The White House announced Monday that the federal government has too many websites, and that it is henceforth forbidding the creation of new ones. Here was the word from the administration in its official notice:

As one of the campaign’s first steps, the Administration will be targeting duplication and waste among federal websites. There are almost 2,000 separate websites across the Federal Government. With so many separate sites, Americans often do not know where to turn for information. The Administration will immediately put a halt to the creation of new websites. The Administration will also shutdown or consolidate 25% of the 2000 sites over the next few months and set a goal of cutting the number of separate, stand alone sites in half over the next year.

Which agency has a lot of these sites? Why, the Defense Department, of course. The Pentagon stands up special websites all the time, including one for Secretary Gates' recent overseas trip, or the repeal of Don't Ask, Don't Tell, etc., etc. And then there's the services, which have sites on which you can pretend to fly a Reaper, or pretend to be a paratrooper, or check out the latest important updates involving the National Guard's NASCAR team.
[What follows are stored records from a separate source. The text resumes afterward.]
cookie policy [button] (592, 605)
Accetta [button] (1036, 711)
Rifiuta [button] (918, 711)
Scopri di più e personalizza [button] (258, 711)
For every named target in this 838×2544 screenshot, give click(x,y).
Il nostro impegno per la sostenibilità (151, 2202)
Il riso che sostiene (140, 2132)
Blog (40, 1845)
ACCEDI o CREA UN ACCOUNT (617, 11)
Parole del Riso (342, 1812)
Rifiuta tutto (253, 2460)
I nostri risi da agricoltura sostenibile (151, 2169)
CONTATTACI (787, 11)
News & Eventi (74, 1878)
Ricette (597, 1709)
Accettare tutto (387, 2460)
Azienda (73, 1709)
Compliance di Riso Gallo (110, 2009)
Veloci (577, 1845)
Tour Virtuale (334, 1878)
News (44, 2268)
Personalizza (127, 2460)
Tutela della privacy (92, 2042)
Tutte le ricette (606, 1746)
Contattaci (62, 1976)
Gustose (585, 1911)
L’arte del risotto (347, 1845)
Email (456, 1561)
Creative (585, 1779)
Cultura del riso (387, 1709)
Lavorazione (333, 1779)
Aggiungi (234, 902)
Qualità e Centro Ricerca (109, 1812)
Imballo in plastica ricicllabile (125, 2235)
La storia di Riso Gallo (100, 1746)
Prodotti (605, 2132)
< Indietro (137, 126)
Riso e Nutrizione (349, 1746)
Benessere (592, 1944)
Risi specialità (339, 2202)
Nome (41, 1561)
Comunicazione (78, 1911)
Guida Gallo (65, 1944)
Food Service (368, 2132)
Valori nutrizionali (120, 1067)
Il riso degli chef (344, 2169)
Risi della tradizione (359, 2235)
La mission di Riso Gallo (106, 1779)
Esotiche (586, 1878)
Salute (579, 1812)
And y'know who else also has a lot of websites? The intelligence community: You can try your hand at satellite image analysis on the CIA Kids' Page, for example; on the FBI site, you can follow the adventures of Special Agent Bobby Bureau; and who could forget the National Security Agency's team of lovable, anthropomorphic code-solving cartoon animals -- the Cryptokids! (It's not just defense and intelligence: the Department of Agriculture's kids' site teaches about the importance of food safety, and there've got to be dozens upon dozens more like these.)

Hey, you say, that stuff all sounds important! Or at least harmless. To its parent agencies, it probably is -- they've got stuff they want to say to the specific audiences they want to reach. But this is the new normal in Austerity Washington, where cuts and savings sound fine until the blade swings in your direction. The next question is, how much could DoD, the intelligence agencies or the federal government overall really save by eliminating the Cryptokids?